Opinion
No. 05-03-01587-CV
Opinion issued May 28, 2004.
On Appeal from the 196th District Court, Hunt County, Texas, Trial Court Cause No. 66, 345.
Reversed and Dismissed in part, Affirmed in part, Remanded in part.
Before Justices MORRIS, WHITTINGTON, and JAMES.
MEMORANDUM OPINION
Hunt County brings this interlocutory appeal of the denial of its plea to the jurisdiction. See Tex. Civ. Prac. Rem. Code Ann. § 51.014(a)(8) (Vernon Supp. 2004). The County brings four issues asserting that its immunity from suit for Dallas, Garland and Northeastern Railroad's causes of action for negligence, nuisance, non-negligent nuisance, and condemnation is not waived by the Texas Tort Claims Act and the Texas Constitution. We reverse the trial court's order in part and render judgment dismissing the Railroad's causes of action for nuisance and negligent nuisance. We affirm the trial court's order denying the plea to the jurisdiction to the Railroad's negligence and inverse condemnation causes of action, and we remand the cause to the trial court for further proceedings.
FACTUAL BACKGROUND
On December 18, 2001, from about 9:00 a.m. to 10:30 a.m., a County road-maintenance crew was working on a County road that crossed the Railroad's tracks.

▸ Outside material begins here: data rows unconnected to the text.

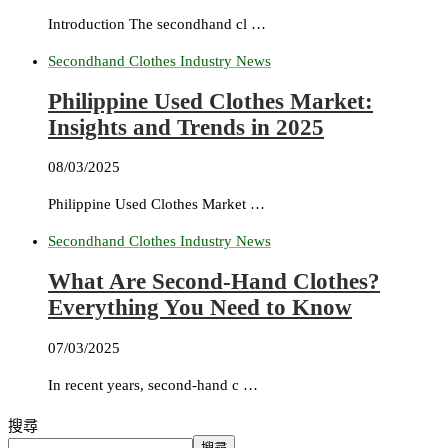
Introduction The secondhand cl …
Secondhand Clothes Industry News
Philippine Used Clothes Market:
Insights and Trends in 2025
08/03/2025
Philippine Used Clothes Market …
Secondhand Clothes Industry News
What Are Second-Hand Clothes?
Everything You Need to Know
07/03/2025
In recent years, second-hand c …
搜尋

Using motorized equipment, the road-maintenance crew spread road-base material over the road in the spots where the road material was thinning. The crew also spread the material over the railroad tracks at the crossing, burying the tracks beneath about four inches of road-base material. The road-maintenance crew then left the scene. At about 2:40 p.m., the Railroad's train encountered the built-up road-base material at the crossing, and the engine and lead car derailed. No one was injured, but the Railroad pleaded that it suffered property damages of "at least $20,000.00." After notifying the County of its claim, the Railroad brought suit against the County for negligence and nuisance. The County filed a plea to the jurisdiction asserting immunity from suit for these claims. The Railroad amended its petition adding claims for non-negligent nuisance and inverse condemnation. The County filed a supplement to its plea to the jurisdiction. Following a hearing, the trial court denied the plea. The County timely filed its notice of appeal.
STANDARD OF REVIEW
A plea to the jurisdiction is a dilatory plea by which a party challenges a court's authority to determine the subject matter of the action. Bland Indep. Sch. Dist. v. Blue, 34 S.W.3d 547, 554 (Tex. 2000); Osburn v. Denton County, 124 S.W.3d 289, 292 (Tex. App.-Fort Worth 2003, pet. filed). "In deciding a plea to the jurisdiction, a court may not weigh the claims' merits but must consider only the plaintiffs' pleadings and the evidence pertinent to the jurisdictional inquiry." County of Cameron v. Brown, 80 S.W.3d 549, 555 (Tex. 2002), (citing Tex. Natural Res. Conservation Comm'n v. White, 46 S.W.3d 864, 868 (Tex. 2001), Blue, 34 S.W.3d at 554-55). "Because jurisdiction is a question of law, we review the trial court's ruling on a plea to the jurisdiction de novo, applying the same standards that the trial court applies." Godley Indep. Sch. Dist. v. Woods, 21 S.W.3d 656, 658 (Tex. App.-Waco 2000, pet. denied).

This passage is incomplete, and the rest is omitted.